Task – From the first line down to the one containing "e materialoj kutime", reproduce the entries below exactly and leave out the pictures.

Given data –
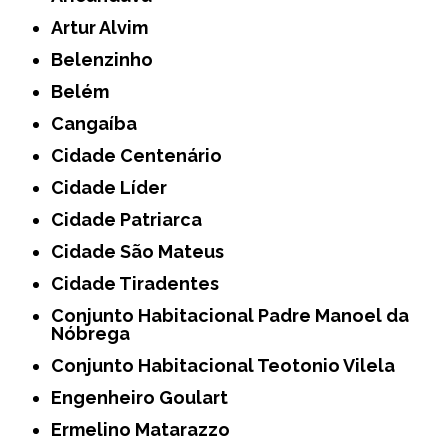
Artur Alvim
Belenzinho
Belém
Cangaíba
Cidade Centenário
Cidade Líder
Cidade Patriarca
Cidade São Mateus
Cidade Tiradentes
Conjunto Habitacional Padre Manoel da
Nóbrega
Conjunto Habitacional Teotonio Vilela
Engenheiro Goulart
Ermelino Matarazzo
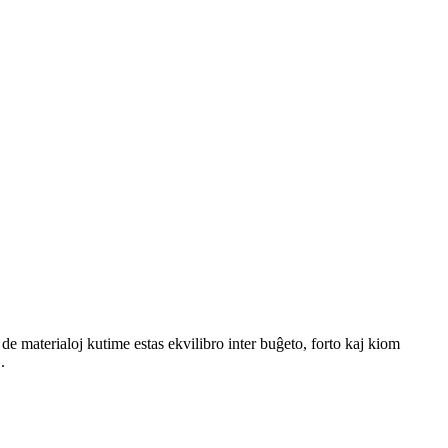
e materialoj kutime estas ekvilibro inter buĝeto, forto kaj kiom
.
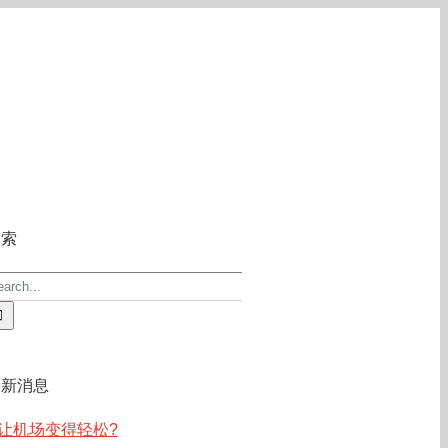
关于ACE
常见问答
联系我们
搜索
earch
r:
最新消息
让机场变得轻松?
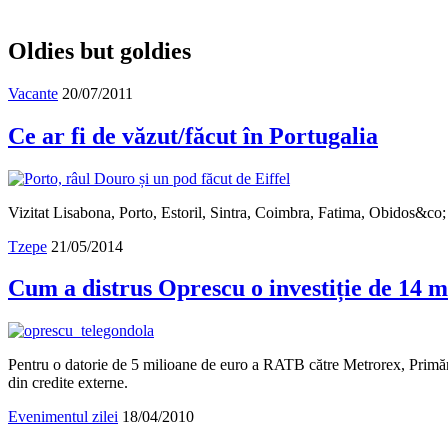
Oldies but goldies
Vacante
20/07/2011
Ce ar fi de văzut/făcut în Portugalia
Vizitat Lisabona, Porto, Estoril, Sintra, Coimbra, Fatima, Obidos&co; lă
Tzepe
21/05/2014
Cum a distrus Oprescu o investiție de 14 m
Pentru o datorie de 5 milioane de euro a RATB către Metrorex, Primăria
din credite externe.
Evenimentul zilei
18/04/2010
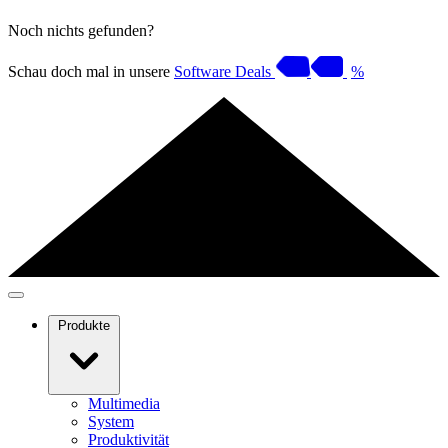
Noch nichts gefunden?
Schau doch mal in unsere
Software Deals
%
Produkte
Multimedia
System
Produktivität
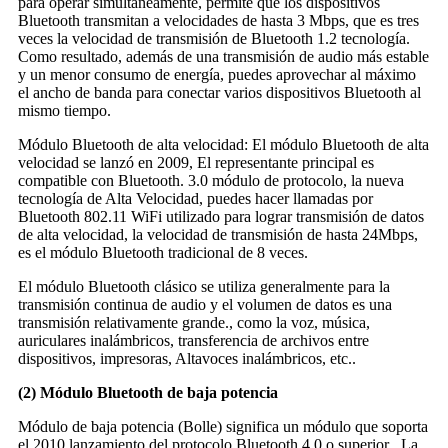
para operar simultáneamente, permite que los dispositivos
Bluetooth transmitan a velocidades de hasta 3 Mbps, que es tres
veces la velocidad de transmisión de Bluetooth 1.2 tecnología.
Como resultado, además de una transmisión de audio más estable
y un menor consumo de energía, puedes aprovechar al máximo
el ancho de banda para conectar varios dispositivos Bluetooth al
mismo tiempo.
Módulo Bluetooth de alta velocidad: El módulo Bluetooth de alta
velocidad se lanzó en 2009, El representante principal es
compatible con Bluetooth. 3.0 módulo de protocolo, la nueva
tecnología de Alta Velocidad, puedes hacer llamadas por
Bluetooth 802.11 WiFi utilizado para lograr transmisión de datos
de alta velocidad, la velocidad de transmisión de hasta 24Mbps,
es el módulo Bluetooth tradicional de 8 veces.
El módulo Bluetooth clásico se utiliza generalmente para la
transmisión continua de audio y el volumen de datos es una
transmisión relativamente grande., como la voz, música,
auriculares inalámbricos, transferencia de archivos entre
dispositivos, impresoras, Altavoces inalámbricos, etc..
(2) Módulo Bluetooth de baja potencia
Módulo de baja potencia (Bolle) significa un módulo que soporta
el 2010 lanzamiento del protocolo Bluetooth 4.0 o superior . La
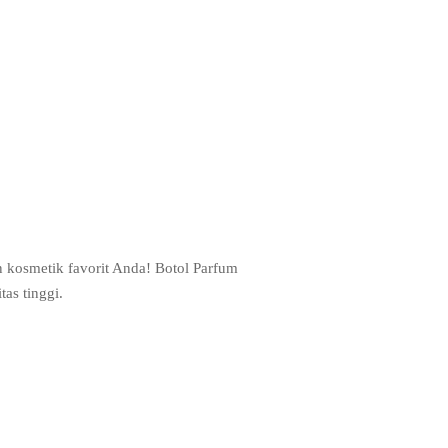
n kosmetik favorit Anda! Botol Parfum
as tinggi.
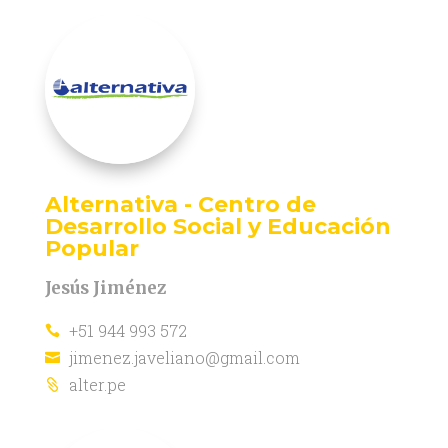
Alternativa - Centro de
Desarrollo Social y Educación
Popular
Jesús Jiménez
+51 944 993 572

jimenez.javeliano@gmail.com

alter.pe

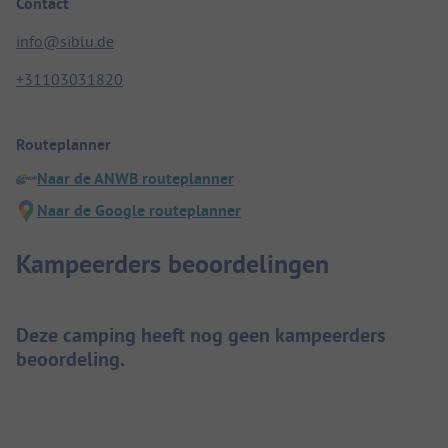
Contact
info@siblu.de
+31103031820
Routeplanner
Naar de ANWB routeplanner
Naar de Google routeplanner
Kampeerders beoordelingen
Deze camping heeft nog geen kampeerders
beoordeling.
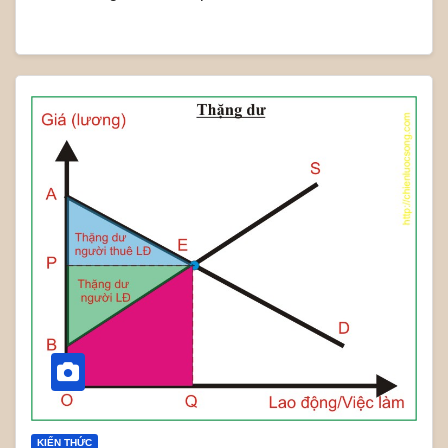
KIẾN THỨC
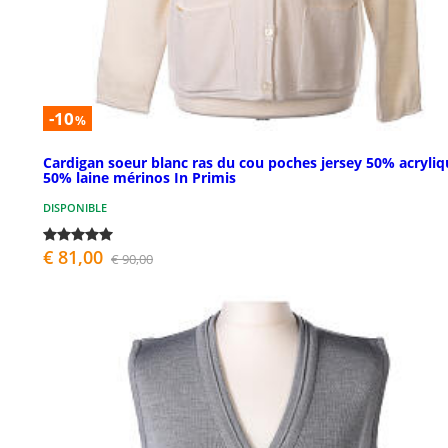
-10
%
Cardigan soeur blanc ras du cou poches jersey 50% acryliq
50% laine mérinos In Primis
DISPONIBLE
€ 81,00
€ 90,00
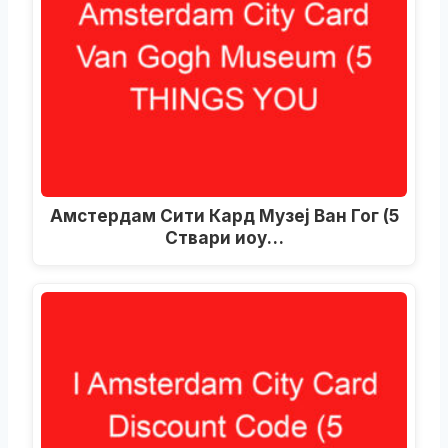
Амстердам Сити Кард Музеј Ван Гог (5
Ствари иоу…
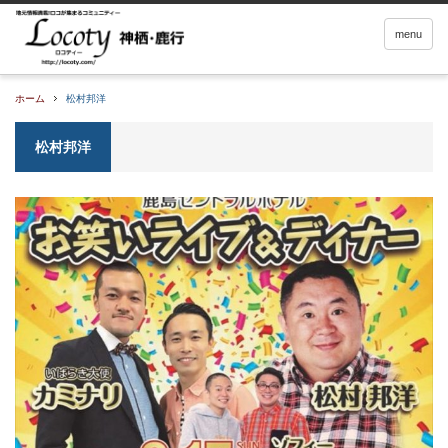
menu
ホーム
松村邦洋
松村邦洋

Response below –
Artur Alvim
Belenzinho
Belém
Cangaíba
Cidade Centenário
Cidade Líder
Cidade Patriarca
Cidade São Mateus
Cidade Tiradentes
Conjunto Habitacional Padre Manoel da
Nóbrega
Conjunto Habitacional Teotonio Vilela
Engenheiro Goulart
Ermelino Matarazzo
e materialoj kutime estas ekvilibro inter buĝeto, forto kaj kiom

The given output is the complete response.